##### The records

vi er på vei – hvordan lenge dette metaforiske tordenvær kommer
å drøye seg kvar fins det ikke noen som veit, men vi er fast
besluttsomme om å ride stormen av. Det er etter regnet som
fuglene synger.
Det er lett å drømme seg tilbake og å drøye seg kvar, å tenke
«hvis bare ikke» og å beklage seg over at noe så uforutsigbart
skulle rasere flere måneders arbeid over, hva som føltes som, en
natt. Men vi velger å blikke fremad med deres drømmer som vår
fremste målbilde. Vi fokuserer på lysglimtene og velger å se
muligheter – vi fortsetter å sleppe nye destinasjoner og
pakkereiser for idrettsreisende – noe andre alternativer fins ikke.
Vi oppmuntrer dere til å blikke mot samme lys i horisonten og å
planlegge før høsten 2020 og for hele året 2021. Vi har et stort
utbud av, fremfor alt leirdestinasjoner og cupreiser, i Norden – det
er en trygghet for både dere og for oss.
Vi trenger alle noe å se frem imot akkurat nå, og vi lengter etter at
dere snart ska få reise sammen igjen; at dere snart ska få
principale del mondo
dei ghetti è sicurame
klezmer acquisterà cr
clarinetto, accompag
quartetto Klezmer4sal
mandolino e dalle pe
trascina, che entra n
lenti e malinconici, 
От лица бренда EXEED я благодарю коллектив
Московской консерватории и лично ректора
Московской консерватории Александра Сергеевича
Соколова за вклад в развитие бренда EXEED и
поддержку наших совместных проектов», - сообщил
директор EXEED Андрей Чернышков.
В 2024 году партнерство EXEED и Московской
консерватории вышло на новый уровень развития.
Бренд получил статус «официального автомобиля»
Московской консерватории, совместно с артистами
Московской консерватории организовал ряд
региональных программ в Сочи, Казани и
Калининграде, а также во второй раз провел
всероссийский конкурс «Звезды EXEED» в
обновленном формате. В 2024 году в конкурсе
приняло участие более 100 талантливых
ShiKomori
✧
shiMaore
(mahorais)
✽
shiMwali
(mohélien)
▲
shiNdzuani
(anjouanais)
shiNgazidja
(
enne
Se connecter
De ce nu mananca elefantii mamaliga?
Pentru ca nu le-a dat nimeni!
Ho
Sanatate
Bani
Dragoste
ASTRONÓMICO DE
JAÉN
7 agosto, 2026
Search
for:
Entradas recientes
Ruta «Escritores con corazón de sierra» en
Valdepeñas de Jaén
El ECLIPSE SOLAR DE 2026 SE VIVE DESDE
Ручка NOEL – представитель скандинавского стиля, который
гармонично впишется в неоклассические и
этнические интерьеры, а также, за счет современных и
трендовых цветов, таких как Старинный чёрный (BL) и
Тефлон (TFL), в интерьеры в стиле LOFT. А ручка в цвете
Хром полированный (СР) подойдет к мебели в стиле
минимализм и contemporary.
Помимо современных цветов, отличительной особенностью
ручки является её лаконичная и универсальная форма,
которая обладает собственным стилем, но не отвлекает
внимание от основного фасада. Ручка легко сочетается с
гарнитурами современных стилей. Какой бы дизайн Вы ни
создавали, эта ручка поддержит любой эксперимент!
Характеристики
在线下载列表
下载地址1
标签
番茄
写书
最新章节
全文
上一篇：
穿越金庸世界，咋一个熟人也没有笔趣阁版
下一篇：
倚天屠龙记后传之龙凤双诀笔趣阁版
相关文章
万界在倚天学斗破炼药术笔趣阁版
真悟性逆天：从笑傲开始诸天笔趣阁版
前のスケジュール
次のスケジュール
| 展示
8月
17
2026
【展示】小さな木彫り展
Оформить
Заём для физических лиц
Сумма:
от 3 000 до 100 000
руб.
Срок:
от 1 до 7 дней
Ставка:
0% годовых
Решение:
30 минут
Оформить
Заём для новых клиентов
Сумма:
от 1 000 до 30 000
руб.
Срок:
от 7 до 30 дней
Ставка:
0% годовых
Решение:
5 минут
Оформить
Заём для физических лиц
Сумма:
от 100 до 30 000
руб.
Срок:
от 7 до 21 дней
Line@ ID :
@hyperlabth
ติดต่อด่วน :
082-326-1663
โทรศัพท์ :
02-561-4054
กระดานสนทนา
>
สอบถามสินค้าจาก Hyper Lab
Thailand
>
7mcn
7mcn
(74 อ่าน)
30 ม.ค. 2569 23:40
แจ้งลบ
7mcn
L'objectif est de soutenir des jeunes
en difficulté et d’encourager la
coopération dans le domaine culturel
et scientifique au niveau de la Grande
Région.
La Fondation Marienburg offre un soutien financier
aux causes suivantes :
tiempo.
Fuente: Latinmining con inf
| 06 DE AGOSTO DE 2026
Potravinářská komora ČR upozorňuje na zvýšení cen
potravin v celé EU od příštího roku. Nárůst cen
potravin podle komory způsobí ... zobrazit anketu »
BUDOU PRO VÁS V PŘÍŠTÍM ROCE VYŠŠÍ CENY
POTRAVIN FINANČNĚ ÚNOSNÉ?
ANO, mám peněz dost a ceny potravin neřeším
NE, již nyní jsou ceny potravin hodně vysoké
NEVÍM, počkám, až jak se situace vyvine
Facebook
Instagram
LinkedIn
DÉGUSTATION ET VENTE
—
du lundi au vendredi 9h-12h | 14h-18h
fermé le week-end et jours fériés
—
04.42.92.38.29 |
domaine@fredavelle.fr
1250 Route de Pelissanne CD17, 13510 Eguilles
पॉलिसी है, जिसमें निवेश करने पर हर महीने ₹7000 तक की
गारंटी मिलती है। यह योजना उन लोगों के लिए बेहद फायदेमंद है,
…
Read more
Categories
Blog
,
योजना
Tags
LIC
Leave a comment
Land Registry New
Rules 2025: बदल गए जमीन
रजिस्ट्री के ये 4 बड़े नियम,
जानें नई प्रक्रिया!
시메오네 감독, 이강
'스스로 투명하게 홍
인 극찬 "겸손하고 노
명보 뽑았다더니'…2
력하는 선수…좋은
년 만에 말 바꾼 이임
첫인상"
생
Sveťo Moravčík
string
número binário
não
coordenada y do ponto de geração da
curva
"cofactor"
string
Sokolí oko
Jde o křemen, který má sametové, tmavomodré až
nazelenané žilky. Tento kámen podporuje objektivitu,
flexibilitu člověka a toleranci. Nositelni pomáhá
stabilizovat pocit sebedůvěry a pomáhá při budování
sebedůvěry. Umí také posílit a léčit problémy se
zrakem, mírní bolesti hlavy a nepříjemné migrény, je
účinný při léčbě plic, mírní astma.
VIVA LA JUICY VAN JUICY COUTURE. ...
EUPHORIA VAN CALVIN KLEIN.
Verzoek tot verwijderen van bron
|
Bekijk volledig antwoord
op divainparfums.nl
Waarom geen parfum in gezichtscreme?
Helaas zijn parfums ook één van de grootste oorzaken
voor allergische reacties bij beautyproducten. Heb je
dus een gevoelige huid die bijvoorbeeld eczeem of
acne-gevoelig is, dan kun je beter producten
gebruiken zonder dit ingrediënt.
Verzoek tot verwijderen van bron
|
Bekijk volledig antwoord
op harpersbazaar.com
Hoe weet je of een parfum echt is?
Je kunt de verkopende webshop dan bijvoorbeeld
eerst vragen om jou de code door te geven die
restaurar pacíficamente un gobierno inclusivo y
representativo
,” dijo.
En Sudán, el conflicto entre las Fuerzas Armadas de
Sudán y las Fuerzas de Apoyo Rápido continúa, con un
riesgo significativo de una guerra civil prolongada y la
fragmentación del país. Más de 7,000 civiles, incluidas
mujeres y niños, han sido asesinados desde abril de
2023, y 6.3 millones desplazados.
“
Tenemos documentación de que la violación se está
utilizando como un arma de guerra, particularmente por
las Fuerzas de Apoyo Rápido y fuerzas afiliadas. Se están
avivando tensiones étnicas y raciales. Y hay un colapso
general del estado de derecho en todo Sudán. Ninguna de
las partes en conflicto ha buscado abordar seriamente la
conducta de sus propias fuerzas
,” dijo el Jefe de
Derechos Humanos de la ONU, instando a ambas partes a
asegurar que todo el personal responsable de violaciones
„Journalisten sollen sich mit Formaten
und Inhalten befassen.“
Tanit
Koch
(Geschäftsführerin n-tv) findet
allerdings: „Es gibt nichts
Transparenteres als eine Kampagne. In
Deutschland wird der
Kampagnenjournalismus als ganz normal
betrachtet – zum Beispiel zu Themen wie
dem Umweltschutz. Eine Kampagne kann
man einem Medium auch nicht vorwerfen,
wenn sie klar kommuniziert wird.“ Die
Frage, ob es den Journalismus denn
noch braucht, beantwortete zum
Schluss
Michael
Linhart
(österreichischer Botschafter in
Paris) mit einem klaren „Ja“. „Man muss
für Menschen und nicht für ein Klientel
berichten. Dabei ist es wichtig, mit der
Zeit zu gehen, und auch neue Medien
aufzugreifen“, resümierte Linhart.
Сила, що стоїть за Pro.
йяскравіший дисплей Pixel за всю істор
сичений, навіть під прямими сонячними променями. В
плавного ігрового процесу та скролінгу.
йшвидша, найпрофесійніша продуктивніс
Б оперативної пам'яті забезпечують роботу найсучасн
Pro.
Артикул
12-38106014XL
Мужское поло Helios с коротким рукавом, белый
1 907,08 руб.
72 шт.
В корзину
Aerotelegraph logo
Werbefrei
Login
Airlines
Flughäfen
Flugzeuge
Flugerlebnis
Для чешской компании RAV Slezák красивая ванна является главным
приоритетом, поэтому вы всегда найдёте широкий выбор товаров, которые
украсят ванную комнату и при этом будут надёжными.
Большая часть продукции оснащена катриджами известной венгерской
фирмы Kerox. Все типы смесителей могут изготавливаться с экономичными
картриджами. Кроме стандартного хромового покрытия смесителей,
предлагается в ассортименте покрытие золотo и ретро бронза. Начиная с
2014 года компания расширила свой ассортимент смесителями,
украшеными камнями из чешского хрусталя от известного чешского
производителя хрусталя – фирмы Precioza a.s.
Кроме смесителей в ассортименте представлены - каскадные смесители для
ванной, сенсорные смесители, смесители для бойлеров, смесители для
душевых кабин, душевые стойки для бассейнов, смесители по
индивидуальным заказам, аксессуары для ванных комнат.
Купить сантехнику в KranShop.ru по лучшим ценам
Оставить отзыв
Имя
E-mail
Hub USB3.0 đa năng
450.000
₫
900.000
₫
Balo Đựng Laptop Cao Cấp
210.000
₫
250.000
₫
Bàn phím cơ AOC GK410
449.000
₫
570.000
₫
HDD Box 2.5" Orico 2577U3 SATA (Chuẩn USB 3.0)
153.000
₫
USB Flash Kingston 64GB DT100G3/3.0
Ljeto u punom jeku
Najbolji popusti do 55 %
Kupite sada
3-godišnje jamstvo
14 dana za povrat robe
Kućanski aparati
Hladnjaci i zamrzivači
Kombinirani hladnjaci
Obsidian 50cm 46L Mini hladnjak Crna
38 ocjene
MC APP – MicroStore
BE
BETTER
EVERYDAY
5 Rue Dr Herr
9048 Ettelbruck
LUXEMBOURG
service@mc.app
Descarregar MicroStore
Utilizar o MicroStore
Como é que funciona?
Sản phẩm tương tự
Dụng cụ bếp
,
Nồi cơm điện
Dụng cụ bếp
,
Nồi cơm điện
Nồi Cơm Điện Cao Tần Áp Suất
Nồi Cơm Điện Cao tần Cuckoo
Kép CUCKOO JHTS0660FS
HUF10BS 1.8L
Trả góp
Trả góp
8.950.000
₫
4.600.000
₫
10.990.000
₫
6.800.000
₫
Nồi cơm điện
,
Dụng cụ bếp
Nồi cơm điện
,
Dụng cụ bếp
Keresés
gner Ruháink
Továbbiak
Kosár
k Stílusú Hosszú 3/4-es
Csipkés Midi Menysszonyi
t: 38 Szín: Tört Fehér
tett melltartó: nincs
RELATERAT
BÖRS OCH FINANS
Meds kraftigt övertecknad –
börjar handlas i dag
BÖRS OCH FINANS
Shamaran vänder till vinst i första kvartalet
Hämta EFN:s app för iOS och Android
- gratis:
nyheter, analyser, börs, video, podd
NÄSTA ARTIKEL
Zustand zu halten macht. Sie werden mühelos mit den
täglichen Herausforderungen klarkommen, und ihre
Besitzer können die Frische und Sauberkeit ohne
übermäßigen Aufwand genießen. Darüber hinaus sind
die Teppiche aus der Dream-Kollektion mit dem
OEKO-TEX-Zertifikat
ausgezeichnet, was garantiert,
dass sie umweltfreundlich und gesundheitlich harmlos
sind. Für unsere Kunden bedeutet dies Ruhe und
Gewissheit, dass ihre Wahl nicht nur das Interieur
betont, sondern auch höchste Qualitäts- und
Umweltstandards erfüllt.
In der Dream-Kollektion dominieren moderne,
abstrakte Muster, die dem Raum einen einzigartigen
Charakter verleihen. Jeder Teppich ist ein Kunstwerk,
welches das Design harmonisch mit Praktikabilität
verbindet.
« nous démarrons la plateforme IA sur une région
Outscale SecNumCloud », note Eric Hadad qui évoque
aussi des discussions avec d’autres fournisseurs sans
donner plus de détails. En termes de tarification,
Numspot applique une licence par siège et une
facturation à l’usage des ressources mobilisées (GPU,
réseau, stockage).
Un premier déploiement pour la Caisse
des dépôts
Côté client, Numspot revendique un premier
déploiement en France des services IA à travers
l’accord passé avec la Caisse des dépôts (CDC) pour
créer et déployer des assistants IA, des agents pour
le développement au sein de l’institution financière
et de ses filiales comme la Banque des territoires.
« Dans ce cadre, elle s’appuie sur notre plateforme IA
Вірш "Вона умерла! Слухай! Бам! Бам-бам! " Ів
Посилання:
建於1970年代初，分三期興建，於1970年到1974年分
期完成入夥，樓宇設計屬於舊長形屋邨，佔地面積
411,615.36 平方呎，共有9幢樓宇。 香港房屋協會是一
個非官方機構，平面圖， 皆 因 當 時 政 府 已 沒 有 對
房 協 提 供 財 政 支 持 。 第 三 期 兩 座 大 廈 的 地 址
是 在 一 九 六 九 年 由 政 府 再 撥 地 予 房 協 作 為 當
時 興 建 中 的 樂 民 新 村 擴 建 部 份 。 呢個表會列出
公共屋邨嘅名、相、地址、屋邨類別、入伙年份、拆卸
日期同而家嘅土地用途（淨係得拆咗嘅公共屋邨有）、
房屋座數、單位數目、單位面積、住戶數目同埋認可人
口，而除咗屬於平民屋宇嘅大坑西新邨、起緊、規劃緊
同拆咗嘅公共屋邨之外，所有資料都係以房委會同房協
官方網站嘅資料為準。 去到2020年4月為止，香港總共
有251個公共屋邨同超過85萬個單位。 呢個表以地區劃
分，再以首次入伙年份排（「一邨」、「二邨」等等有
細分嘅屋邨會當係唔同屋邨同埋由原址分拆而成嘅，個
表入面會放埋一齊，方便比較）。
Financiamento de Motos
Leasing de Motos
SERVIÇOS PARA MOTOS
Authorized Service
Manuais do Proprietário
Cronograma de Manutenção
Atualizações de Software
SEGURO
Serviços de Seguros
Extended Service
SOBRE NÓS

##########

● **Work order**
Go through the preceding material and copy each line that has the word "MicroStore".

● **Response area**
MC APP – MicroStore
Descarregar MicroStore
Utilizar o MicroStore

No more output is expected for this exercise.